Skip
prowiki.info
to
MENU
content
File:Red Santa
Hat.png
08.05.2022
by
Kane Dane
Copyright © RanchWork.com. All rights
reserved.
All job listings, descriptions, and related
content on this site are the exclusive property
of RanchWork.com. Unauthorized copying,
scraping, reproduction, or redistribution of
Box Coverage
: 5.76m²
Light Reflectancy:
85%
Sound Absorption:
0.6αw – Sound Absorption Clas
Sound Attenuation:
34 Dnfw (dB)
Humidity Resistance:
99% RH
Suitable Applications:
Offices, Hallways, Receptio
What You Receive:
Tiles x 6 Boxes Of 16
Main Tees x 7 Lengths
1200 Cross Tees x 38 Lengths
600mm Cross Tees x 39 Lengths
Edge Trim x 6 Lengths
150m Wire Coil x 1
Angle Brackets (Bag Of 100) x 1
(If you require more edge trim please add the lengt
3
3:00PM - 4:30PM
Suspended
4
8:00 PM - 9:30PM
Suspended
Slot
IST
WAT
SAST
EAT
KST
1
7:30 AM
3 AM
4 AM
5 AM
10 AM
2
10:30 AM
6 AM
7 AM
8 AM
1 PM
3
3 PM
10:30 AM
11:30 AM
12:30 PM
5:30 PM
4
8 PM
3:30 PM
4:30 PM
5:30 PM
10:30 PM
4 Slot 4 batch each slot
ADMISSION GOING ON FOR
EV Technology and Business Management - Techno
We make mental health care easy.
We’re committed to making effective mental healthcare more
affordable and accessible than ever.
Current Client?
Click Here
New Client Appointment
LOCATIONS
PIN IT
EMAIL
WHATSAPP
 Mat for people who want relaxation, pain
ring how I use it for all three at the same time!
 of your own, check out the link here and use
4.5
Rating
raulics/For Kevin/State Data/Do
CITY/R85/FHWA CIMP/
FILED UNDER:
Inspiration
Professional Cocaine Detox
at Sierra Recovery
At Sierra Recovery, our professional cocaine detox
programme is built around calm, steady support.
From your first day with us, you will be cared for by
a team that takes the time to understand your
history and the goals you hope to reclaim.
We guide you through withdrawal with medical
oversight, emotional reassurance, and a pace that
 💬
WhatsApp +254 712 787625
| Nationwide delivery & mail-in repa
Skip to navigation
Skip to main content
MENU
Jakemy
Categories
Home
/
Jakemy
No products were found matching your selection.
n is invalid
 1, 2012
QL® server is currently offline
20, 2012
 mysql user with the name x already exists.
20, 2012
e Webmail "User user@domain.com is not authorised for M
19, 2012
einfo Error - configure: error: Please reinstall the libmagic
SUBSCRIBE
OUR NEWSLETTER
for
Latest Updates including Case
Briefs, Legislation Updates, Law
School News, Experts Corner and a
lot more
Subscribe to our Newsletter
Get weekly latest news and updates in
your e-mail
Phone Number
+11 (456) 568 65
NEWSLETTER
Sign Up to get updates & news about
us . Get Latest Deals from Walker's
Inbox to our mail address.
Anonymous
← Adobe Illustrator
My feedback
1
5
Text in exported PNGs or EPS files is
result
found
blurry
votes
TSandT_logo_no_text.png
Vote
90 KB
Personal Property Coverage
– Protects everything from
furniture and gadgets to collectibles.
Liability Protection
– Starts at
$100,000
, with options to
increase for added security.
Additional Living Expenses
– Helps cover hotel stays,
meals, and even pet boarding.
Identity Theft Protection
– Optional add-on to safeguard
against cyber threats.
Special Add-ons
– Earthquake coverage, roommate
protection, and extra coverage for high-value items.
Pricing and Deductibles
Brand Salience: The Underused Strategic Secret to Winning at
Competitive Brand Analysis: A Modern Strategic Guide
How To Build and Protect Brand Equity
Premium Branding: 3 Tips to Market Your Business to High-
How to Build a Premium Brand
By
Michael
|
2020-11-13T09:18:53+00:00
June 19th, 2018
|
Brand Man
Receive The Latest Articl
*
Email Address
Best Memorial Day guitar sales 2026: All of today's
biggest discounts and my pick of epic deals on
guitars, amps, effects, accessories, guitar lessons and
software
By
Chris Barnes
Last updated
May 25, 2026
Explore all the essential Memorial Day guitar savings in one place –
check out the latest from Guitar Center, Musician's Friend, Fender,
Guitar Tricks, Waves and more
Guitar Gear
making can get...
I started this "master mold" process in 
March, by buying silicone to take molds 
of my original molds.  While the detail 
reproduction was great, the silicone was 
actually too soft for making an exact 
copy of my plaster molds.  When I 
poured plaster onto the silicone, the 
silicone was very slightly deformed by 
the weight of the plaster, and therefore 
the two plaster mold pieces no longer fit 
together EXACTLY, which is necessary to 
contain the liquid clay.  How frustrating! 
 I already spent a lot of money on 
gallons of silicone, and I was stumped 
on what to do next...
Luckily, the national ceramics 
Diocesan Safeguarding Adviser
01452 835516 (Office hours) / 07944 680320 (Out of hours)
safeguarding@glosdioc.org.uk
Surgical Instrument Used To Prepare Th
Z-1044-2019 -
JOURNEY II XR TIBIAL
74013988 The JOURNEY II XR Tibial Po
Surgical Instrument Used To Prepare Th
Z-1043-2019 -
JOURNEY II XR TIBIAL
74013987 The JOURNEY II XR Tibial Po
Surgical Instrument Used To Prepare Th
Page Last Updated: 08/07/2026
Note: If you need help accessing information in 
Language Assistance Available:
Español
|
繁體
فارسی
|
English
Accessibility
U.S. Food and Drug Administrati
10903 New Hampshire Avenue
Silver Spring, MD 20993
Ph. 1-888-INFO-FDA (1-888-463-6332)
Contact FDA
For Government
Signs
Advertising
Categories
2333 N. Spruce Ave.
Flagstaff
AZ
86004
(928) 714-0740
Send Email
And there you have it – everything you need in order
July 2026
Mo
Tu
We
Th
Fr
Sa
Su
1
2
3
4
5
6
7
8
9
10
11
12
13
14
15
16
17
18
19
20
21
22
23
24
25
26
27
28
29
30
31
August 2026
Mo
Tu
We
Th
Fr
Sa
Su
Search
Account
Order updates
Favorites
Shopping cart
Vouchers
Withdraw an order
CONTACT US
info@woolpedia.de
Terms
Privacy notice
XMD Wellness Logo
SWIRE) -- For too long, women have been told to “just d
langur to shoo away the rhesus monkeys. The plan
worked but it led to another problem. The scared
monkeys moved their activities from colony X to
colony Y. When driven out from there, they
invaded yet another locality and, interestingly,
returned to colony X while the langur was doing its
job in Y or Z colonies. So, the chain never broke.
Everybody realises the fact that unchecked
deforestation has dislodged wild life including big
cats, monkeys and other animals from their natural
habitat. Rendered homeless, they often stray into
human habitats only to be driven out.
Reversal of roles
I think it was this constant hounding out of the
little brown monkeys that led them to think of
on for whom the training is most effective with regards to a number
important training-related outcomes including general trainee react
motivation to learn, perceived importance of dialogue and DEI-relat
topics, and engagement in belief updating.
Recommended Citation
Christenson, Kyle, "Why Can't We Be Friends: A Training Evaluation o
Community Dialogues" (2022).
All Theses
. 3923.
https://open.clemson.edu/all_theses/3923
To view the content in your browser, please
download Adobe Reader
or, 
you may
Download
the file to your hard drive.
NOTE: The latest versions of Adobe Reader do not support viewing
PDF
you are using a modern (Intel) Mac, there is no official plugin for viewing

□ □ □ □ □ □ □

Return every line from the material that contains the word "they".

**THE COMPLETED TASK**
colony Y. When driven out from there, they
habitat. Rendered homeless, they often stray into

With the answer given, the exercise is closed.